After one of the city's residents passed away, his friend was gathering some items from his home outside Leigh Valley when he stumbled across the homemade ordnance.
He called a friend in the police department who then contacted the FBI.
'There was no criminal intent,' Ege said. 'They didn't build them. They found these devices and they reached out to someone they knew that worked on these types of issues and they contacted the FBI, which got us involved to take care of these devices.'
No one is certain why the deceased man had the devices in the first place.

'That's left to the FBI,' and the bomb squad is more focused on addressing the potential hazard.

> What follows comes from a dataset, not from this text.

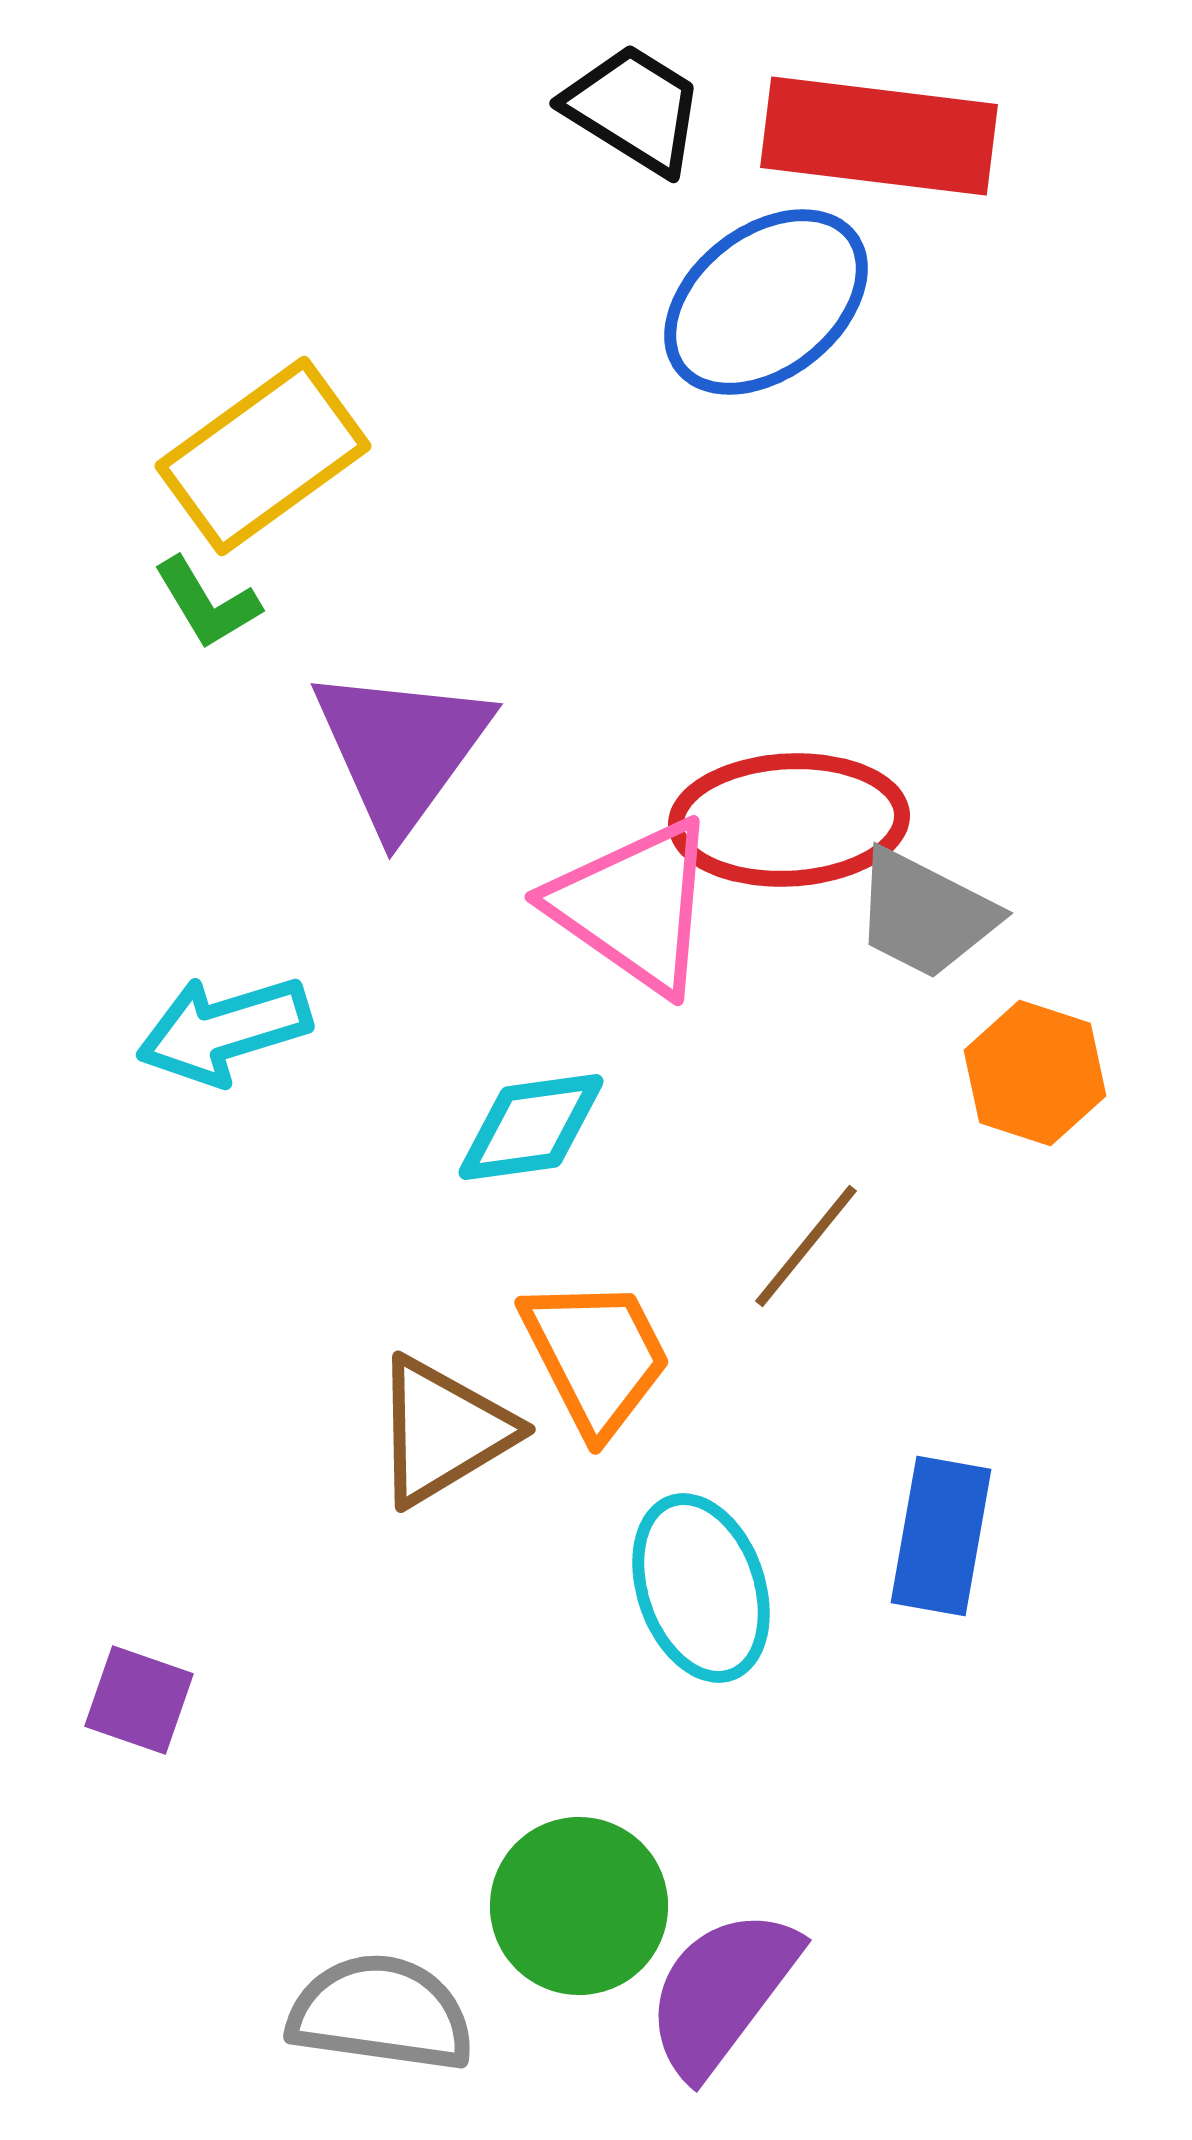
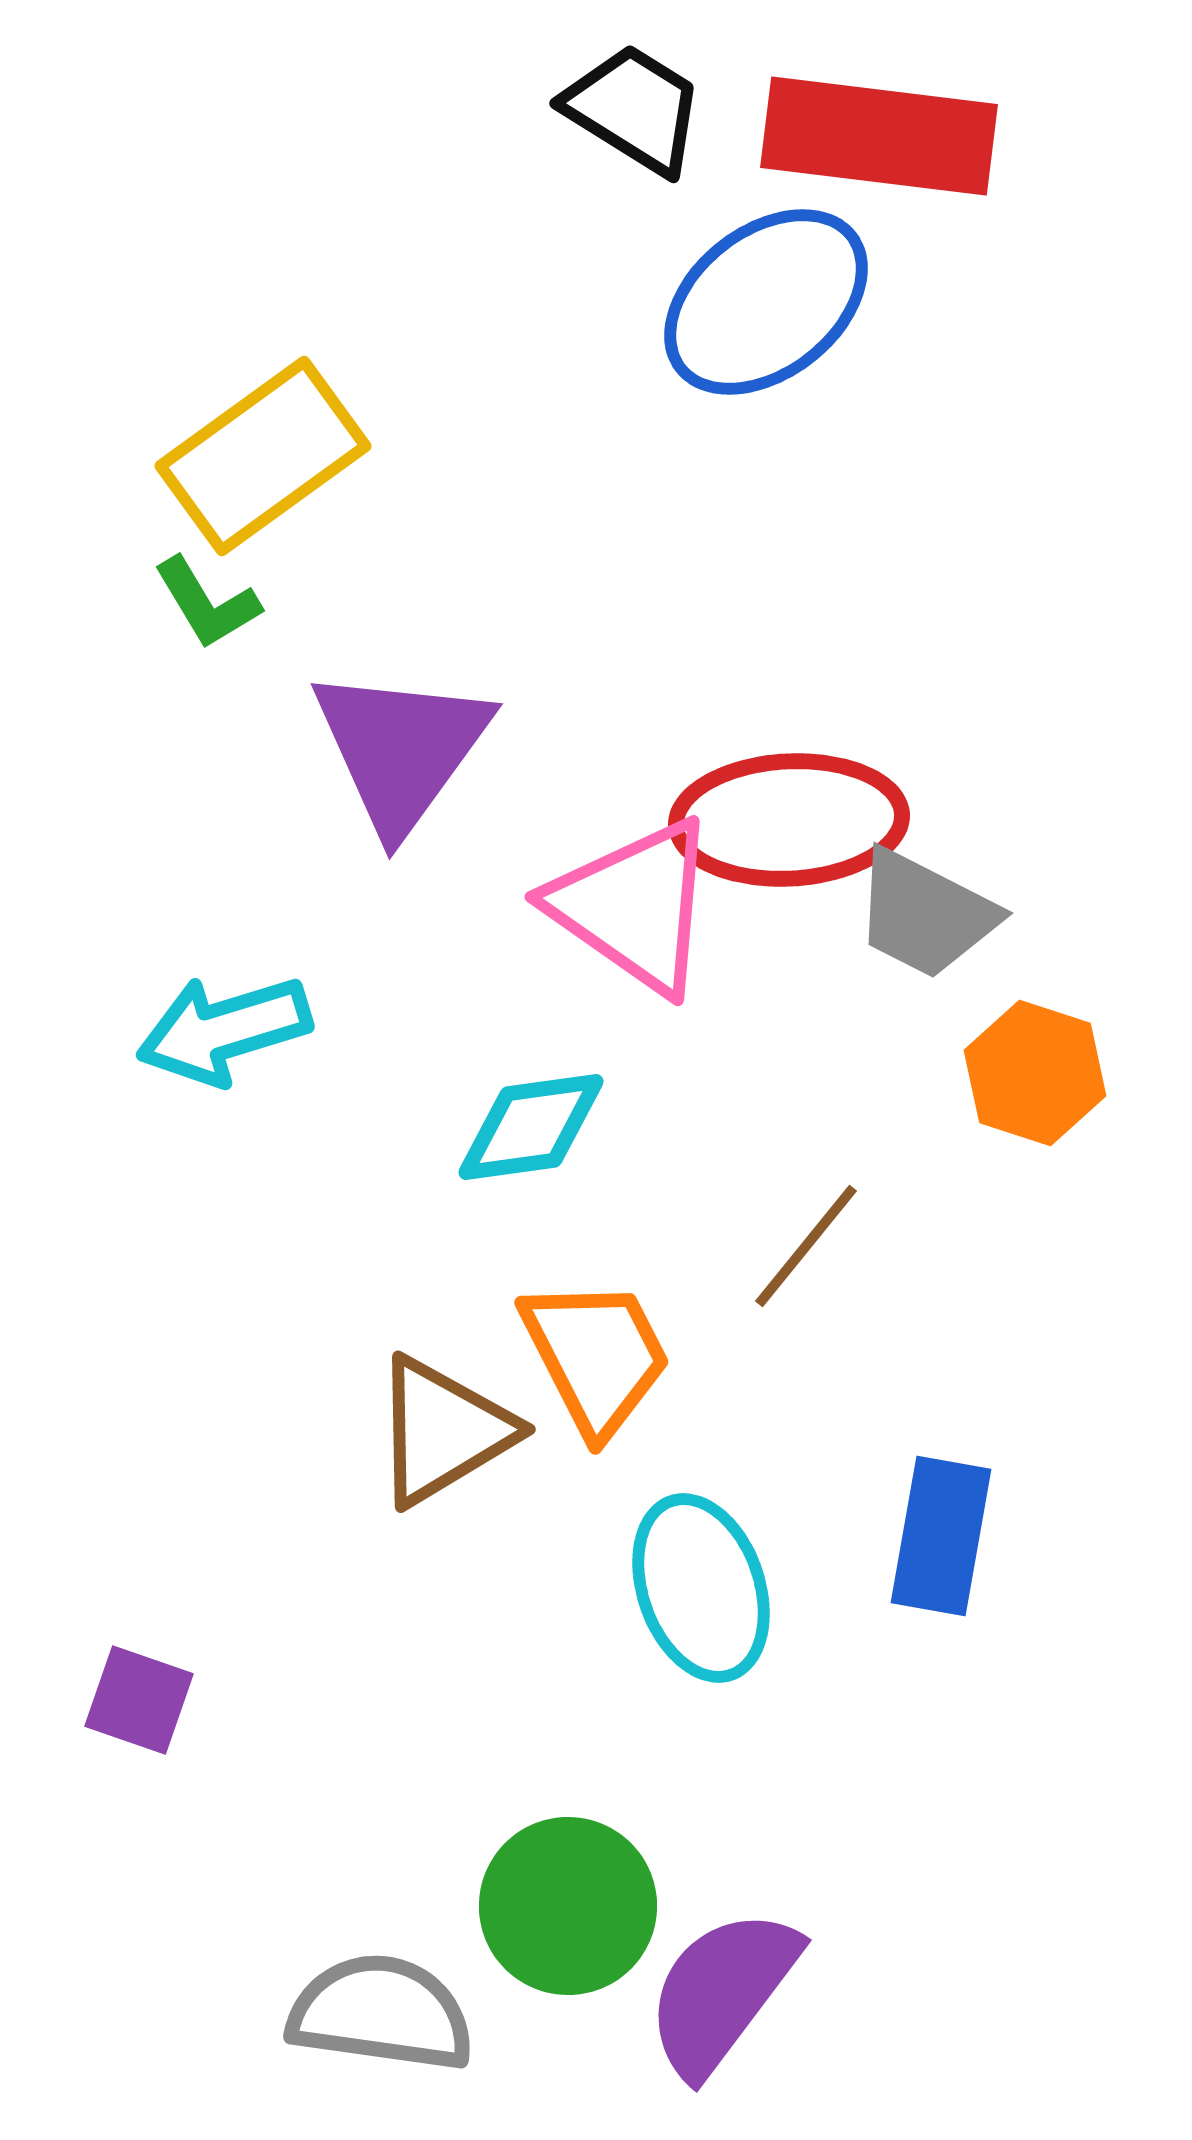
green circle: moved 11 px left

Interesting note here: The atmospheric conditions were just right, so the explosions could be heard in several surrounding towns.
EPAWA meteorologist Bobby Martrich stated the weather was to blame for the sound traveling so far due to a 'significant temperature inversion.'
Temperatures are typically cooler higher up in the atmosphere, but on Wednesday night, temperatures were warmer, Martrich explained, which trapped the sound below the inversion.
'Sound is always trapped under inversion, where it echoes and reverberates, thus traveling farther,' he said.
And so, we've learned two valuable lessons from this story: sound travels farther under the inversion, and don't leave your pipe bombs lying around for your friends and relatives to have to deal with when you die.